No więc jak ją zobaczyłam, to nie mogłam sobie darować, że ją tam zostawię. Wiesz jak, to jest
Agnieszko, nie ma za co
Dorotko, oczywiście mogę Ci podać adres, ale daj sobie spokój. Ja na jesieni zbiorę nasionka i Ci wyślę. Wysiejesz sobie i będziesz miała tego dużo. W tym sklepie gdzie kupowałam były tylko te białe. Jednak dziś widziałam w innym miejscu też Kosmosy w kolorach takich jak nasze rodzime. Białe i ze dwa kolory w odcieniu różu.
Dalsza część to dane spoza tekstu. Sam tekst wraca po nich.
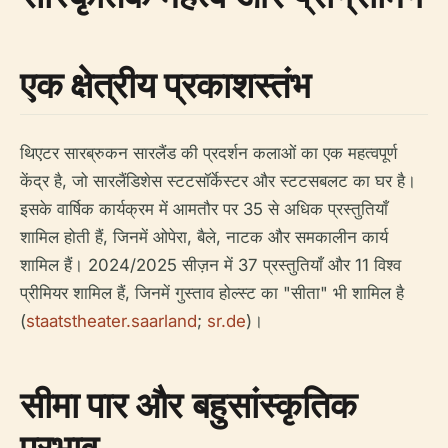
एक क्षेत्रीय प्रकाशस्तंभ
थिएटर सारब्रुकन सारलैंड की प्रदर्शन कलाओं का एक महत्वपूर्ण
केंद्र है, जो सारलैंडिशेस स्टटसॉर्केस्टर और स्टटसबलट का घर है।
इसके वार्षिक कार्यक्रम में आमतौर पर 35 से अधिक प्रस्तुतियाँ
शामिल होती हैं, जिनमें ओपेरा, बैले, नाटक और समकालीन कार्य
शामिल हैं। 2024/2025 सीज़न में 37 प्रस्तुतियाँ और 11 विश्व
प्रीमियर शामिल हैं, जिनमें गुस्ताव होल्स्ट का "सीता" भी शामिल है
(
staatstheater.saarland
;
sr.de
)।
सीमा पार और बहुसांस्कृतिक
प्रभाव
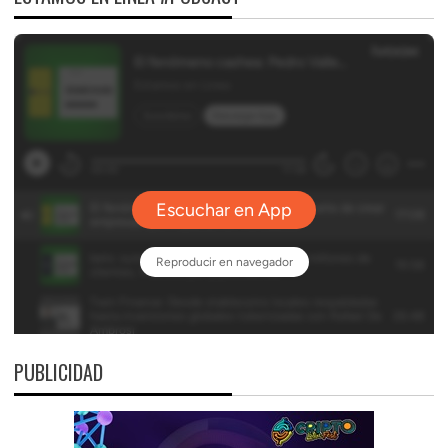
PUBLICIDAD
Ewciu, moja też nie ruszyła, była zielona i miała zdrowe korzenie. Mamma jest subtelna , a jednocześnie wyrazista. Trochę mi przypomina Bonicę, tylko kwiaty ma dużo większe.
Justynko, dziękuję, będę o nią dbała, żeby nam kwitła i w przyszłym roku.